Sammanfattning: Accurate forecasts of wind speed and power production are of great value for wind power producers. In Southwest Iceland, wind power installations are being planned by various entities. This study aims to create optimal wind speed and wind power production forecasts for wind power production in Southwest Iceland by applying statistical post-processing methods to a deterministic HARMONIE-AROME forecast at a single point in space. Three such methods were implemented for a 22 month-long set of forecast-observation samples in 1h resolution: Temporal Smoothing (TS), Observational Distributions on Discrete Intervals (ODDI - a relatively simple classification algorithm) and Quantile Regression Forest (QRF - a relatively complicated Machine Learning Algorithm). Wind power forecasts were derived directly from forecasts of wind speed using an idealized power curve. Four different metrics were given equal weight in the evaluation of the methods: Root Mean Square Error (RMSE), Miss Rate of the 95-percent forecast interval (MR95), Mean Median Forecast Interval Width (MMFIW - a metric to measure the forecast sharpness) and Continuous Ranked Probability Score (CRPS).
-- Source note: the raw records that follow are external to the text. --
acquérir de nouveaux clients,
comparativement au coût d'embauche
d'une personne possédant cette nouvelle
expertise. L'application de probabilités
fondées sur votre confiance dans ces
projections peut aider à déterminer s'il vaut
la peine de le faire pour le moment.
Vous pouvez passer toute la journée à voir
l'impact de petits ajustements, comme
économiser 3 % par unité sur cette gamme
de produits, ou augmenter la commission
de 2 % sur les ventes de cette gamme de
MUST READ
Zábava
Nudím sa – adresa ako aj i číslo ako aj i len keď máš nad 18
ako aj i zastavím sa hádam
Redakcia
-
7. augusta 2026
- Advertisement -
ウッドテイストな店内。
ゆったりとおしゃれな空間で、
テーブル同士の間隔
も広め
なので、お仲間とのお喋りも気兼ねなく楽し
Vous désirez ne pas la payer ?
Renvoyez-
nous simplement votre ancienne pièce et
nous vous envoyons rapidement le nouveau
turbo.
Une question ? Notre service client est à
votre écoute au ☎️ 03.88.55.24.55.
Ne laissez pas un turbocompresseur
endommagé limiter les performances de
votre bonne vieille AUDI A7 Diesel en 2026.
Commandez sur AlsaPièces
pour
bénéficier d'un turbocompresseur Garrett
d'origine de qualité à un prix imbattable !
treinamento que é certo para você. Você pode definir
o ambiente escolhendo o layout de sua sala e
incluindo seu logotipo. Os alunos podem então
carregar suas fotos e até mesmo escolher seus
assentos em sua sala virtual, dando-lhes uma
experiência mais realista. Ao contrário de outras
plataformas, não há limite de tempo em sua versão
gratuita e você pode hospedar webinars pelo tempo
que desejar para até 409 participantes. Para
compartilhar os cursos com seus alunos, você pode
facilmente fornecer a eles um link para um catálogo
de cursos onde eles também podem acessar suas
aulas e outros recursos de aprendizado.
Of the three methods, TS performed inadequately while ODDI and QRF performed significantly better, and similarly to each other. Both ODDI and QRF predict wind speed and power production slightly more accurately than deterministic AROME in terms of their Root Mean Square Error. In addition to an overall evaluation of all three methods, ODDI and QRF were evaluated conditionally. The results indicate that QRF performs significantly better  than ODDI at forecasting wind speed and wind power at wind speeds above 13 m/s. Else, no strong discrepancies were found between their conditional performance. The results of this study are limited by a relatively scarce data set and correspondingly short time series. The results indicate that applying statistical post-processing methods of varying complexity to deterministic wind speed forecasts is a viable approach to gaining a probabilistic insight into the wind power potential at a given location.